REQUIRED WORK
Each line below that holds the word "الإمارات" counts once. Say how many such lines there are, and no more.

EXTRACTED INFORMATION

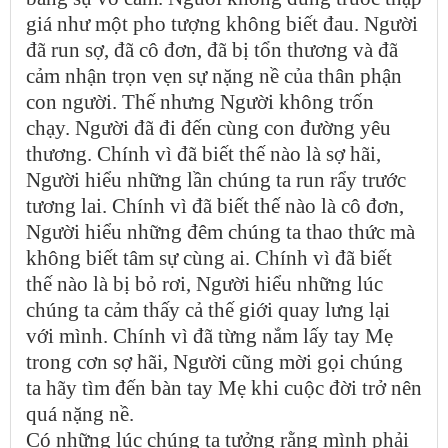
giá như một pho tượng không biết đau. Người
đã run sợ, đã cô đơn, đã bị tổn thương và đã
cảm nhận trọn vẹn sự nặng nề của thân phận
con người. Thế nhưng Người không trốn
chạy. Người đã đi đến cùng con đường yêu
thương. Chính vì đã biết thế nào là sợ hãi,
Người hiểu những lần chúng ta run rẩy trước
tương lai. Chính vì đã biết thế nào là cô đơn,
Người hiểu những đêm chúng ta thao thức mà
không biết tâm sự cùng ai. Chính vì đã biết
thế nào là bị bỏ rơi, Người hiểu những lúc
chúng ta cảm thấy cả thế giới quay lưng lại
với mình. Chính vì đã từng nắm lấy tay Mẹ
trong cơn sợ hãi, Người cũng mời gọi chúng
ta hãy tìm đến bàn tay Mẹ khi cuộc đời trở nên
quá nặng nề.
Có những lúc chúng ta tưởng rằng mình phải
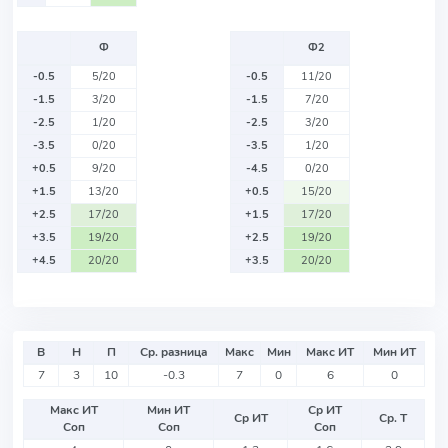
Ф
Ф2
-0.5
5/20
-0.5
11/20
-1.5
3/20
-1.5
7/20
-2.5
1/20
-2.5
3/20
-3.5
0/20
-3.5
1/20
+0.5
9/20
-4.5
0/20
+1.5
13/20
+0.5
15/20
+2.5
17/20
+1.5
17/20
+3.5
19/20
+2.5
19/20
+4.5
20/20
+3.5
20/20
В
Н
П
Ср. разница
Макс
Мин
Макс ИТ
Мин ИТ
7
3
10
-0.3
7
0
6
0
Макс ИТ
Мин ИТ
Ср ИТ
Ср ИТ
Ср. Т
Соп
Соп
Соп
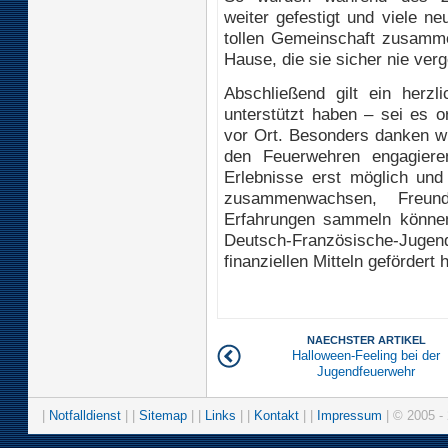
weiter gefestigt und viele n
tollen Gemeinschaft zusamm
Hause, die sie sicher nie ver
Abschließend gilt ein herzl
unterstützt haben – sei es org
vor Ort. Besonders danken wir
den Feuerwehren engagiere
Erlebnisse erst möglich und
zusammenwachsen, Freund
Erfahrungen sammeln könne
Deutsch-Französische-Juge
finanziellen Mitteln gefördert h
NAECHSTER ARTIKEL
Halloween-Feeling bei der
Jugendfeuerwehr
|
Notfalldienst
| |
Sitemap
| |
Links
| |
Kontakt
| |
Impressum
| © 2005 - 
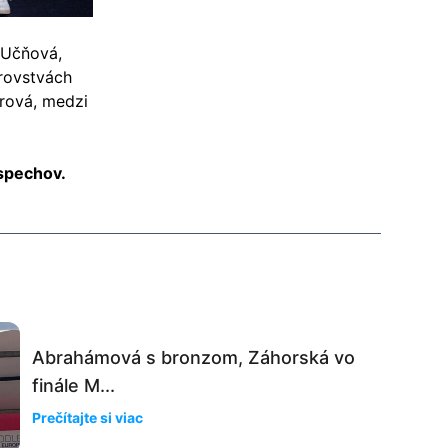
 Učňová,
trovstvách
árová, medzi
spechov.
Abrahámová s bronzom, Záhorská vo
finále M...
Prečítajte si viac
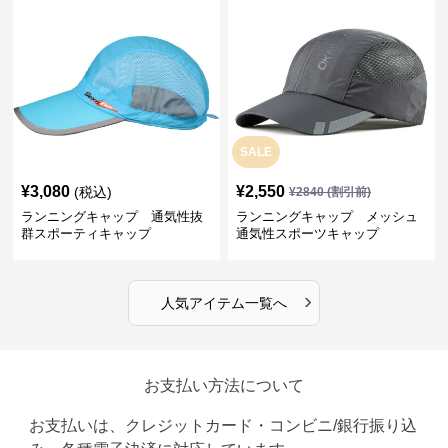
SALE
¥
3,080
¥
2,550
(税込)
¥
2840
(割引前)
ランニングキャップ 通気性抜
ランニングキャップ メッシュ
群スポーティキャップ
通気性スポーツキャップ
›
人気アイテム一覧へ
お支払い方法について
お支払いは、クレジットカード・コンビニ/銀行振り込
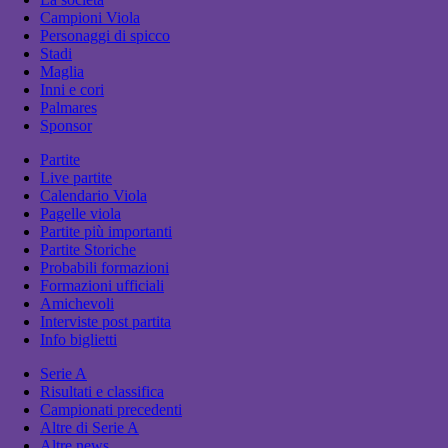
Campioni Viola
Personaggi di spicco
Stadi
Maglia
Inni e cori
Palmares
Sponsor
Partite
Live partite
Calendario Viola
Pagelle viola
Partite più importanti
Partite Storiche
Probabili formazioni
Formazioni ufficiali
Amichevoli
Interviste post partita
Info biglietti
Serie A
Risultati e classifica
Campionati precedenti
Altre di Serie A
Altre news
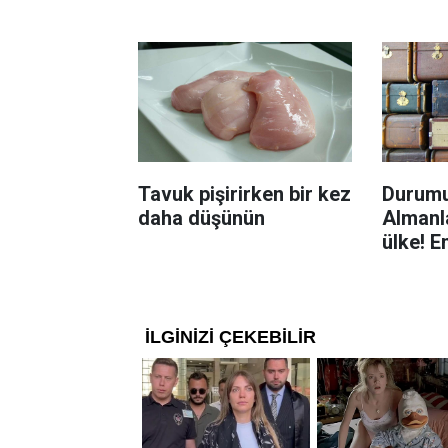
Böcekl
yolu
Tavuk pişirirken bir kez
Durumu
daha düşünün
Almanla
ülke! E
...
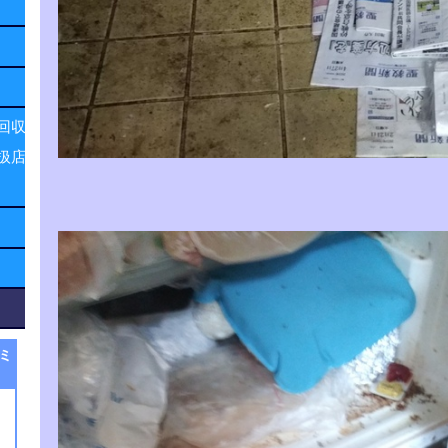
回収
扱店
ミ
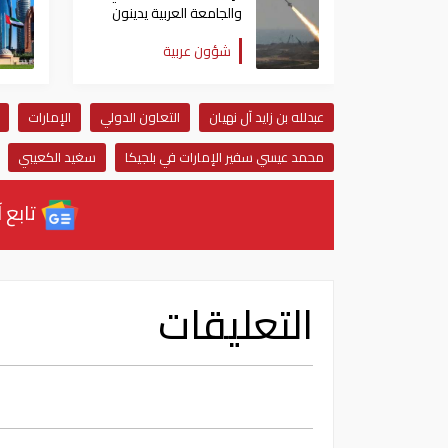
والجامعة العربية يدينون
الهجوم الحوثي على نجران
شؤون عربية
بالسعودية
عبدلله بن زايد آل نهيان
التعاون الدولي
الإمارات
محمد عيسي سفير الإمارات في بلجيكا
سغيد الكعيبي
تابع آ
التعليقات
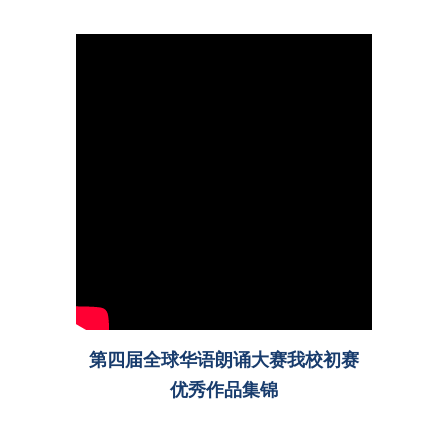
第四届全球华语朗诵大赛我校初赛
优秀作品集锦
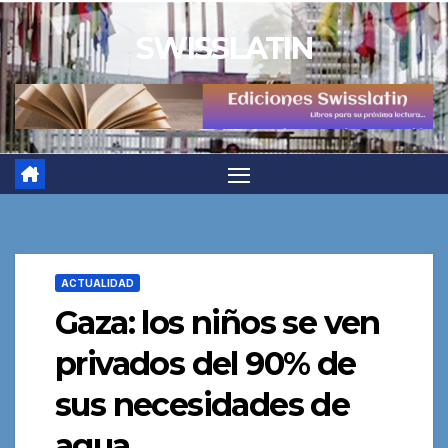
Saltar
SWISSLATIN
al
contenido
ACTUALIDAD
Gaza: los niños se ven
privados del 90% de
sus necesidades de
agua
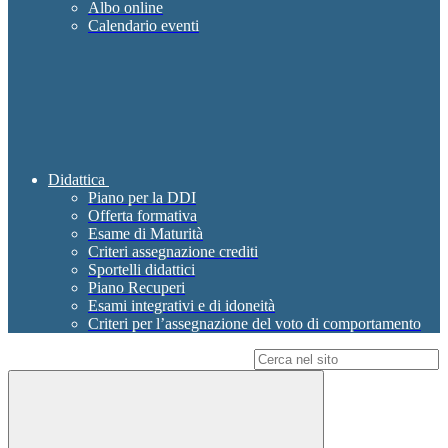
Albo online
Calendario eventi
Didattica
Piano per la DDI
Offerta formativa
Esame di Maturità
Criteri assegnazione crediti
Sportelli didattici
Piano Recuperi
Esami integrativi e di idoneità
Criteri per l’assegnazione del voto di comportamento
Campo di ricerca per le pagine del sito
==
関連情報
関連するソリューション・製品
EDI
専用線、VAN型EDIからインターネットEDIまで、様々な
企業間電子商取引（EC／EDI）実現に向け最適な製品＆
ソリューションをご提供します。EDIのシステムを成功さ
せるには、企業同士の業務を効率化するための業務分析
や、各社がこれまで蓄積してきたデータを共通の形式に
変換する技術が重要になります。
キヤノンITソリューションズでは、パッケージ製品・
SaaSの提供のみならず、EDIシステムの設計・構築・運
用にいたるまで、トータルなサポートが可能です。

EXPECTED ANSWER
2